Confirmation Bias: Once bought, people tend to collect signals supporting the legitimacy of their decision, suppressing contrary information.
Sunk Cost Effect: The more invested, the harder to withdraw, instead continuing to add to avoid the psychological pain of "admitting mistake".
Speculation, identity recognition, and emotional satisfaction are interdependent in such consumption behaviors, forming a self-cycling symbolic speculative market where prices can easily be lifted.

BAYC's price increase is a conspiracy ritual of speculators, token holders, and KOLs; Labubu's value inflation is inseparable from blind box scalpers and platform strategies; Maotai's "stable valuation" is more like a massive social credit system operating in tacit agreement.
What they reveal is not just "consumption upgrade", but "financial descent": capital logic is comprehensively penetrating the emotions and decisions of our daily lives.
04 Monetary Easing and Structural Conspiracy of "Quasi-Consumption Assets" Expansion
More macroscopically, behind this round of consumption financialization, there is an unavoidable institutional push - global monetary over-issuance.
Since the pandemic, central banks have continuously implemented quantitative easing, with excessive liquidity causing serious traditional asset bubbles. Capital began seeking "structural premium exports". These "symbolic consumer goods" with narrative and emotional anchoring capabilities perfectly serve as ideal bubble containers.

Labubu is treated as a speculative blind box, BAYC once soared in the Non-Fungible Token market, and Maotai has long sat at the top as a "hard currency". They are all completing a task: converting the loose monetary environment into an "emotional asset" reservoir.

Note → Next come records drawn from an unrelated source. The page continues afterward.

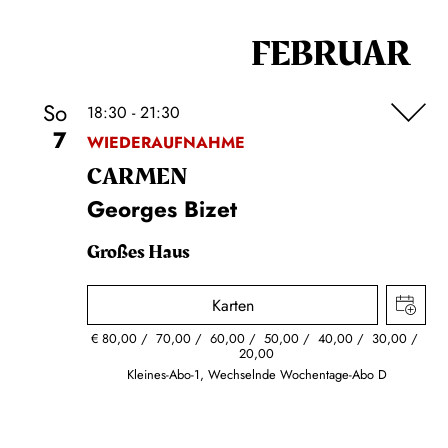
FEBRUAR
So
18:30 - 21:30
7
WIEDERAUFNAHME
CARMEN
Georges Bizet
Großes Haus
Karten
€
80,00
70,00
60,00
50,00
40,00
30,00
20,00
Kleines-Abo-1, Wechselnde Wochentage-Abo D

Therefore, today's consumption bubble is not a single-point outbreak, but a "top-down" structural conspiracy. It is not just a market phenomenon, but a capital mobilization of cultural carriers by financial mechanisms.
05 The Less It Looks Like a Commodity, the More Expensive It Is
As humans, essentially animals, our only main line task upon arriving on Earth is to get 2000 calories of food every day.

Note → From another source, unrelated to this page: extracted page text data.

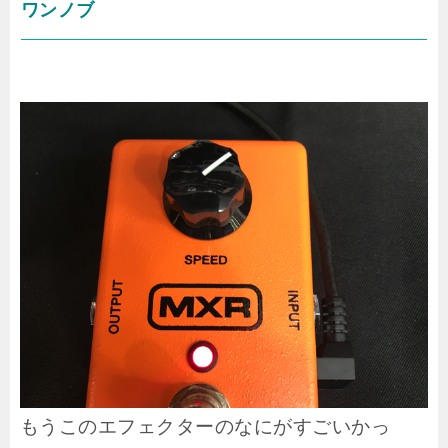
ワンノブ
もうこのエフェクターのなにがすごいかっ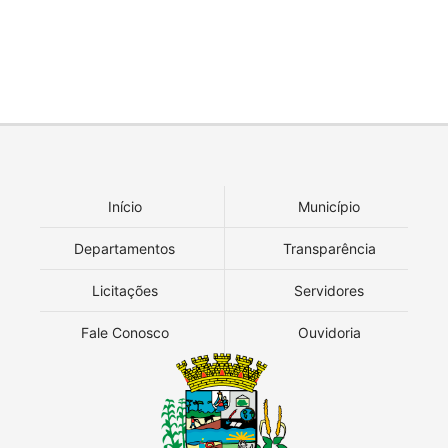
Início
Município
Departamentos
Transparência
Licitações
Servidores
Fale Conosco
Ouvidoria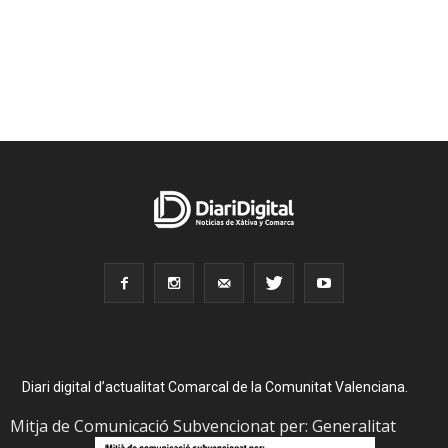
Diari digital d’actualitat Comarcal de la Comunitat Valenciana.
Mitja de Comunicació Subvencionat per: Generalitat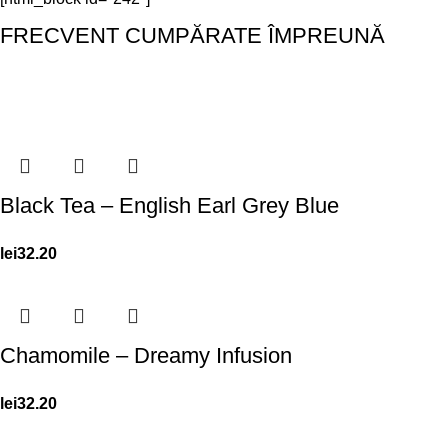
FRECVENT CUMPĂRATE ÎMPREUNĂ
Black Tea – English Earl Grey Blue
lei
32.20
Chamomile – Dreamy Infusion
lei
32.20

"Damn, wild life" via Xiaohongshu
After the Industrial Revolution, social productivity underwent a qualitative leap, and basic survival needs are no longer the "main line task", but taken for granted.
In today's productive development, what we consume might not just be products, but the result of self-projection and emotional binding.
Labubu is a cute response to loneliness, BAYC is a future-sense self-reference, Maotai is a tacit echo of power language. Standing in different corners of the consumption pyramid, they all let us see a trend: Consumption behavior is becoming or has already become a pet cultivated by capital.
No matter how goods change form, what ultimately pays the bill is the "persona" in our hearts that yearns to be understood, recognized, and distinguished.
So, the things that look less like commodities are the most expensive.
Because they carry too many of our expectations about "who I am", and expectations are the anchor ontology of today's consumer society.
When bulk reaches its upward bottleneck, the pseudo-concept of "middle class" might be the payer for these new "consumer goods".